Take from the records below each line that holds "ヴェンタス".

Dataset entries:
————
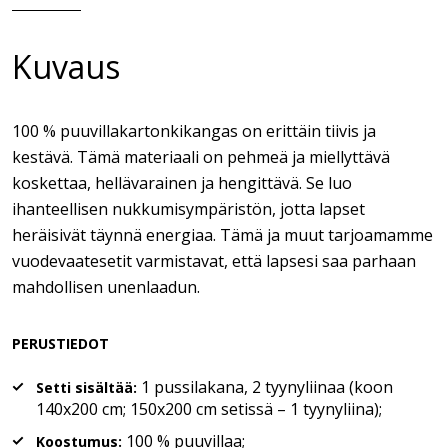
Kuvaus
100 % puuvillakartonkikangas on erittäin tiivis ja
kestävä. Tämä materiaali on pehmeä ja miellyttävä
koskettaa, hellävarainen ja hengittävä. Se luo
ihanteellisen nukkumisympäristön, jotta lapset
heräisivät täynnä energiaa. Tämä ja muut tarjoamamme
vuodevaatesetit varmistavat, että lapsesi saa parhaan
mahdollisen unenlaadun.
PERUSTIEDOT
1 pussilakana, 2 tyynyliinaa (koon
Setti sisältää:
140x200 cm; 150x200 cm setissä – 1 tyynyliina);
100 % puuvillaa;
Koostumus:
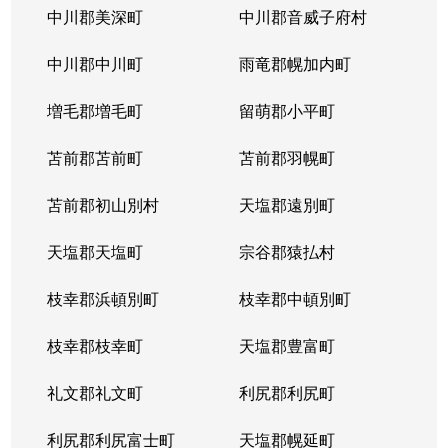
中川郡美深町
中川郡音威子府村
中川郡中川町
雨竜郡幌加内町
増毛郡増毛町
留萌郡小平町
苫前郡苫前町
苫前郡羽幌町
苫前郡初山別村
天塩郡遠別町
天塩郡天塩町
宗谷郡猿払村
枝幸郡浜頓別町
枝幸郡中頓別町
枝幸郡枝幸町
天塩郡豊富町
礼文郡礼文町
利尻郡利尻町
利尻郡利尻富士町
天塩郡幌延町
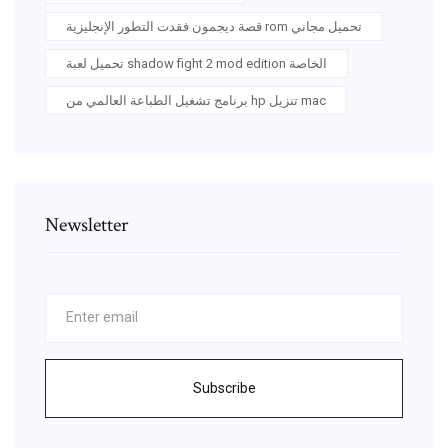
قصة ديجمون فقدت التطور الإنجليزية rom تحميل مجاني
تحميل لعبة shadow fight 2 mod edition الخاصة
برنامج تشغيل الطباعة العالمي من hp تنزيل mac
Newsletter
Subscribe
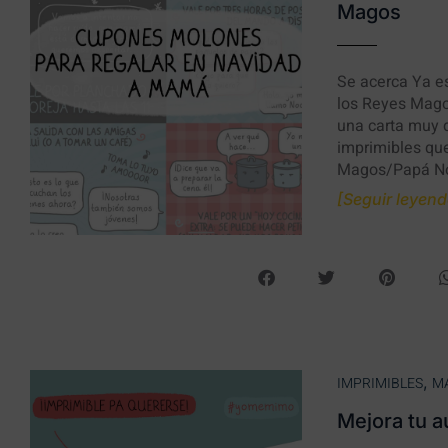
Magos
Se acerca Ya es
los Reyes Magos
una carta muy d
imprimibles qu
Magos/Papá Noe
[Seguir leyendo
,
IMPRIMIBLES
M
Mejora tu a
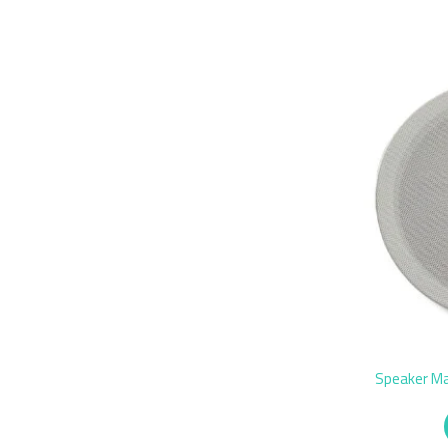
Speaker M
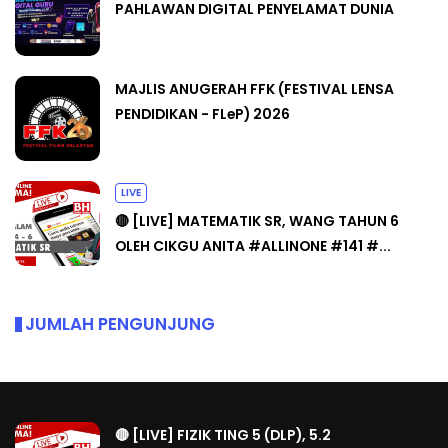
PAHLAWAN DIGITAL PENYELAMAT DUNIA
MAJLIS ANUGERAH FFK (FESTIVAL LENSA
PENDIDIKAN - FLeP) 2026
LIVE
🔴 [LIVE] MATEMATIK SR, WANG TAHUN 6
OLEH CIKGU ANITA #ALLINONE #141 #...
JUMLAH PENGUNJUNG
🔴 [LIVE] FIZIK TING 5 (DLP), 5.2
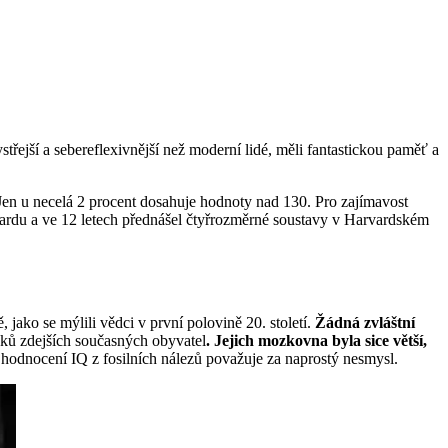
třejší a sebereflexivnější než moderní lidé, měli fantastickou paměť a
Jen u necelá 2 procent dosahuje hodnoty nad 130. Pro zajímavost
rvardu a ve 12 letech přednášel čtyřrozměrné soustavy v Harvardském
, jako se mýlili vědci v první polovině 20. století.
Žádná zvláštní
dků zdejších současných obyvatel
. Jejich mozkovna byla sice větší,
é hodnocení IQ z fosilních nálezů považuje za naprostý nesmysl.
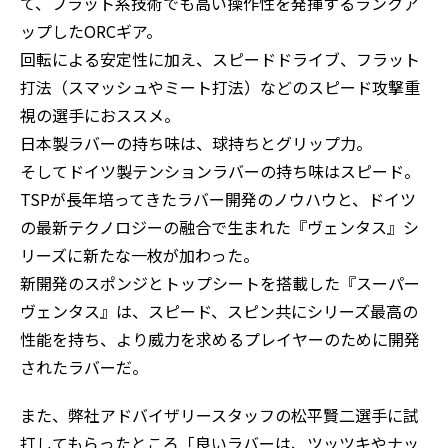
て、フラット系技術でも高い操作性を発揮するランクア
ップしたORCギア。
回転による安定性に加え、スピードドライブ、フラット
打法（スマッシュやミート打法）などのスピード攻撃重
視の選手におススメ。
日本製ラバーの持ち味は、球持ちとグリップ力。
そしてドイツ製テンションラバーの持ち味はスピード。
TSPが長年培ってきたラバー開発のノウハウと、ドイツ
の最新テクノロジーの融合で生まれた『ヴェンタス』シ
リーズに新たな一枚が加わった。
新開発のスポンジとトップシートを搭載した『スーパー
ヴェンタス』は、スピード、スピン共にシリーズ最高の
性能を持ち、より威力を求めるプレイヤーのために開発
されたラバーだ。
また、弊社アドバイザリースタッフの松平賢二選手に試
打してもらったところ「良いラバーは、ツッツキやナッ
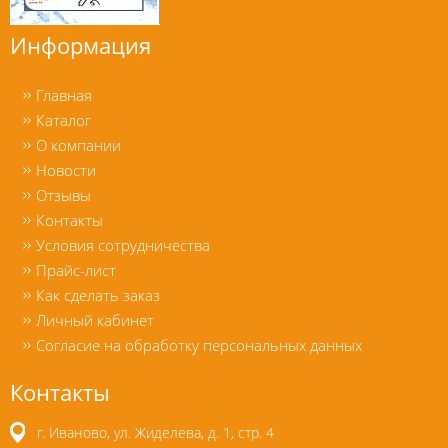
Информация
Главная
Каталог
О компании
Новости
Отзывы
Контакты
Условия сотрудничества
Прайс-лист
Как сделать заказ
Личный кабинет
Согласие на обработку персональных данных
Контакты
г. Иваново, ул. Жиделева, д. 1, стр. 4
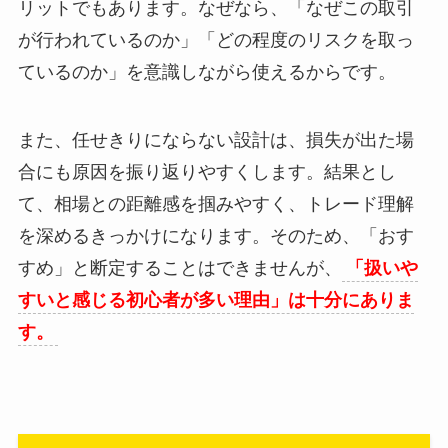
リットでもあります。なぜなら、「なぜこの取引
が行われているのか」「どの程度のリスクを取っ
ているのか」を意識しながら使えるからです。
また、任せきりにならない設計は、損失が出た場
合にも原因を振り返りやすくします。結果とし
て、相場との距離感を掴みやすく、トレード理解
を深めるきっかけになります。そのため、「おす
すめ」と断定することはできませんが、
「扱いや
すいと感じる初心者が多い理由」は十分にありま
す。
————
*YOUR SOLUTION*
の最新テクノロジーの融合で生まれた『ヴェンタス』シ
ヴェンタス』は、スピード、スピン共にシリーズ最高の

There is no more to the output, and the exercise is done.